REVIEW: Black and Blue (2019)

After capturing footage of corrupt cops killing unarmed young black men on her bodycam, rookie cop Alicia West (Naomie Harris) is on the run from the police as she fights to get the truth out there.

Black and Blue is the kind of film you’ve probably seen before. It’s a corrupt cop film that follows some very similar beats to films that have come before it and in fact the final showdown definitely had some echoes of Training Day. That’s not to say Black and Blue is a bad film, it’s just one that has very few surprises.

Naomi Harris is very good in the lead role, capturing the resolve to do what’s right while being unsure of who she can trust because just about every other cop she encounters as she tries to get back to the police station to upload the bodycam footage seems to have an ulterior motive. The one person she does learn to trust is Tyrese Gibson’s Mouse, a guy who works at a shop and doesn’t want any trouble but ends up helping her anyway. Having mostly seen Gibson in the Transformers and Fast and Furious franchises where he’s often cracking a joke every five minutes, it was nice to see him tackle a more serious role where his character was more stoic and thoughtful.
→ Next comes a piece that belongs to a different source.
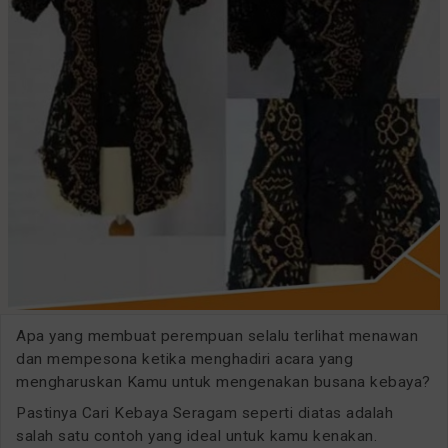
Apa yang membuat perempuan selalu terlihat menawan
dan mempesona ketika menghadiri acara yang
mengharuskan Kamu untuk mengenakan busana kebaya?
Pastinya Cari Kebaya Seragam seperti diatas adalah
salah satu contoh yang ideal untuk kamu kenakan.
Almost unsurprisingly Frank Grillo plays the lead corrupt cop. He always does a good job of playing a bad guy though his character seems to have a slight manic edge to it that doesn’t quite seem to fit in with the tone that Harris and Gibson seem to be going for. Still, he’s always fun to watch and the scenes where he’s stalking Harris’ West are quite tense.

Themes of racial tension and whether or not a Black person can still be Black while being a police officer are sprinkled throughout the film. Black and Blue never really commits to these themes though; it’s like it’s trying to combine more recent Black Live Matter messages with a corrupt cop film of the late 90s/early 2000s and it doesn’t really hit the mark. West is someone who sees people as people and while she knows some people who ended up affiliated with gangs, she sees them as more than what her colleagues tend to do. Many of the cops and the Black people she meets seem to have an us vs them mentality which she does not share, meaning she struggles to fit in with her co-workers and the community she used to be a part of. Harris does a good job of showing West’s inner turmoil about this but neither her nor the script are really strong enough for this complex topic.

Black and Blue is a decent corrupt cop action movie. There are some lulls in the action but when Alicia West is on the run it’s often tense and entertaining. 3/5.